◆ **INPUT**
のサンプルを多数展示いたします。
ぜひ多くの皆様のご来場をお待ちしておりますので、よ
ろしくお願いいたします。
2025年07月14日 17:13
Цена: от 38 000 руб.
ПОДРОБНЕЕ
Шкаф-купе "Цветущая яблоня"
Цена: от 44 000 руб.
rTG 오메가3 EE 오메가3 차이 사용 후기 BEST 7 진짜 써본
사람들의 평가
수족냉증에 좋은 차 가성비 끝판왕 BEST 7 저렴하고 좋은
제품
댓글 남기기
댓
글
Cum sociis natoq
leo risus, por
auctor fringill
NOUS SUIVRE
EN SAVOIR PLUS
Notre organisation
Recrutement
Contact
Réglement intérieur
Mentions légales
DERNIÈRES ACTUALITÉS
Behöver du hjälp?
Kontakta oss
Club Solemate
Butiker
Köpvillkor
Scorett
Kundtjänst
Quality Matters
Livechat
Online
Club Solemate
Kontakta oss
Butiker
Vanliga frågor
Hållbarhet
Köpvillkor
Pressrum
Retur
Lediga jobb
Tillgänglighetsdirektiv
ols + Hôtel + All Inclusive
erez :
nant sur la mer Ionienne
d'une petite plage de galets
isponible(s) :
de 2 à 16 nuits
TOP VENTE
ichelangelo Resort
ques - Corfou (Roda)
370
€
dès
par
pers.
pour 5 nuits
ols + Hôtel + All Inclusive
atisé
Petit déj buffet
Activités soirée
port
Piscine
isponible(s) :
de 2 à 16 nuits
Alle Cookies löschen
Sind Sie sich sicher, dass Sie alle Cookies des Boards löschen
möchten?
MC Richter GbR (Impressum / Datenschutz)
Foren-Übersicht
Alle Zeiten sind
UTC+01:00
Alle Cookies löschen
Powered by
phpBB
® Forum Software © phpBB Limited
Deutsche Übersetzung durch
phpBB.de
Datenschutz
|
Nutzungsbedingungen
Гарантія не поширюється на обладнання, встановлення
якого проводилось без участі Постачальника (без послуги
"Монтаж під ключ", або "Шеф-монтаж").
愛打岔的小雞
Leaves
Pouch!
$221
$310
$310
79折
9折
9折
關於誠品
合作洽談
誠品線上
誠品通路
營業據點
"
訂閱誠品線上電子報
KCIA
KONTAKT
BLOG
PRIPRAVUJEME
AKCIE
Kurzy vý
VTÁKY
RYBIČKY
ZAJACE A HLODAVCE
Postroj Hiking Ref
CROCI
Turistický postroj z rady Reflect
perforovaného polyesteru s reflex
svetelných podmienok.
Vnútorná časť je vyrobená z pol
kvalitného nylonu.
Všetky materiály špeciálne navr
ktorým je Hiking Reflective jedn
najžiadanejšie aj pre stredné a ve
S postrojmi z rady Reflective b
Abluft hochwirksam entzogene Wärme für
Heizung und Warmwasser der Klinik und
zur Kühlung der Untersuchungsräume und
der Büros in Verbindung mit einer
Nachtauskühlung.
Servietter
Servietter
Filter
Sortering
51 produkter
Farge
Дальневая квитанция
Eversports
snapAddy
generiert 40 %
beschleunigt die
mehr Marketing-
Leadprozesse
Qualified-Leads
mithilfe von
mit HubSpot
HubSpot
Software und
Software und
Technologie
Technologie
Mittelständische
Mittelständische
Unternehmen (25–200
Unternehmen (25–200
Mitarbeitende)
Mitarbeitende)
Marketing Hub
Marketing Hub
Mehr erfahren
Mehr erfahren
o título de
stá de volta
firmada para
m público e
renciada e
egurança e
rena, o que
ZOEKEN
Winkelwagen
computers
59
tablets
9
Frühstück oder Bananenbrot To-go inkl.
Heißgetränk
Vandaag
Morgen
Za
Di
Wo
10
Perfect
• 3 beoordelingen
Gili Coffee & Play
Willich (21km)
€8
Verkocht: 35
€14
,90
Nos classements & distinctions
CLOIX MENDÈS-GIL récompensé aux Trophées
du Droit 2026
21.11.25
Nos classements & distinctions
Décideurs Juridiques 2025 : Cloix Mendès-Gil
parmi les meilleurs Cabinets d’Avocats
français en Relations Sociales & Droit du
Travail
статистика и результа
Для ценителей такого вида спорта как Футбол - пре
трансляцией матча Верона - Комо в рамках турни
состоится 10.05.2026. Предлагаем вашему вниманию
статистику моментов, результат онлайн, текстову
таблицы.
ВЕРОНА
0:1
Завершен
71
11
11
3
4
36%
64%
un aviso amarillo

◆ **EXERCISE PROMPT**
Each record above, from first to last, should be written out again exactly.

◆ **ANSWER SPACE**
のサンプルを多数展示いたします。
ぜひ多くの皆様のご来場をお待ちしておりますので、よ
ろしくお願いいたします。
2025年07月14日 17:13
Цена: от 38 000 руб.
ПОДРОБНЕЕ
Шкаф-купе "Цветущая яблоня"
Цена: от 44 000 руб.
rTG 오메가3 EE 오메가3 차이 사용 후기 BEST 7 진짜 써본
사람들의 평가
수족냉증에 좋은 차 가성비 끝판왕 BEST 7 저렴하고 좋은
제품
댓글 남기기
댓
글
Cum sociis natoq
leo risus, por
auctor fringill
NOUS SUIVRE
EN SAVOIR PLUS
Notre organisation
Recrutement
Contact
Réglement intérieur
Mentions légales
DERNIÈRES ACTUALITÉS
Behöver du hjälp?
Kontakta oss
Club Solemate
Butiker
Köpvillkor
Scorett
Kundtjänst
Quality Matters
Livechat
Online
Club Solemate
Kontakta oss
Butiker
Vanliga frågor
Hållbarhet
Köpvillkor
Pressrum
Retur
Lediga jobb
Tillgänglighetsdirektiv
ols + Hôtel + All Inclusive
erez :
nant sur la mer Ionienne
d'une petite plage de galets
isponible(s) :
de 2 à 16 nuits
TOP VENTE
ichelangelo Resort
ques - Corfou (Roda)
370
€
dès
par
pers.
pour 5 nuits
ols + Hôtel + All Inclusive
atisé
Petit déj buffet
Activités soirée
port
Piscine
isponible(s) :
de 2 à 16 nuits
Alle Cookies löschen
Sind Sie sich sicher, dass Sie alle Cookies des Boards löschen
möchten?
MC Richter GbR (Impressum / Datenschutz)
Foren-Übersicht
Alle Zeiten sind
UTC+01:00
Alle Cookies löschen
Powered by
phpBB
® Forum Software © phpBB Limited
Deutsche Übersetzung durch
phpBB.de
Datenschutz
|
Nutzungsbedingungen
Гарантія не поширюється на обладнання, встановлення
якого проводилось без участі Постачальника (без послуги
"Монтаж під ключ", або "Шеф-монтаж").
愛打岔的小雞
Leaves
Pouch!
$221
$310
$310
79折
9折
9折
關於誠品
合作洽談
誠品線上
誠品通路
營業據點
"
訂閱誠品線上電子報
KCIA
KONTAKT
BLOG
PRIPRAVUJEME
AKCIE
Kurzy vý
VTÁKY
RYBIČKY
ZAJACE A HLODAVCE
Postroj Hiking Ref
CROCI
Turistický postroj z rady Reflect
perforovaného polyesteru s reflex
svetelných podmienok.
Vnútorná časť je vyrobená z pol
kvalitného nylonu.
Všetky materiály špeciálne navr
ktorým je Hiking Reflective jedn
najžiadanejšie aj pre stredné a ve
S postrojmi z rady Reflective b
Abluft hochwirksam entzogene Wärme für
Heizung und Warmwasser der Klinik und
zur Kühlung der Untersuchungsräume und
der Büros in Verbindung mit einer
Nachtauskühlung.
Servietter
Servietter
Filter
Sortering
51 produkter
Farge
Дальневая квитанция
Eversports
snapAddy
generiert 40 %
beschleunigt die
mehr Marketing-
Leadprozesse
Qualified-Leads
mithilfe von
mit HubSpot
HubSpot
Software und
Software und
Technologie
Technologie
Mittelständische
Mittelständische
Unternehmen (25–200
Unternehmen (25–200
Mitarbeitende)
Mitarbeitende)
Marketing Hub
Marketing Hub
Mehr erfahren
Mehr erfahren
o título de
stá de volta
firmada para
m público e
renciada e
egurança e
rena, o que
ZOEKEN
Winkelwagen
computers
59
tablets
9
Frühstück oder Bananenbrot To-go inkl.
Heißgetränk
Vandaag
Morgen
Za
Di
Wo
10
Perfect
• 3 beoordelingen
Gili Coffee & Play
Willich (21km)
€8
Verkocht: 35
€14
,90
Nos classements & distinctions
CLOIX MENDÈS-GIL récompensé aux Trophées
du Droit 2026
21.11.25
Nos classements & distinctions
Décideurs Juridiques 2025 : Cloix Mendès-Gil
parmi les meilleurs Cabinets d’Avocats
français en Relations Sociales & Droit du
Travail
статистика и результа
Для ценителей такого вида спорта как Футбол - пре
трансляцией матча Верона - Комо в рамках турни
состоится 10.05.2026. Предлагаем вашему вниманию
статистику моментов, результат онлайн, текстову
таблицы.
ВЕРОНА
0:1
Завершен
71
11
11
3
4
36%
64%
un aviso amarillo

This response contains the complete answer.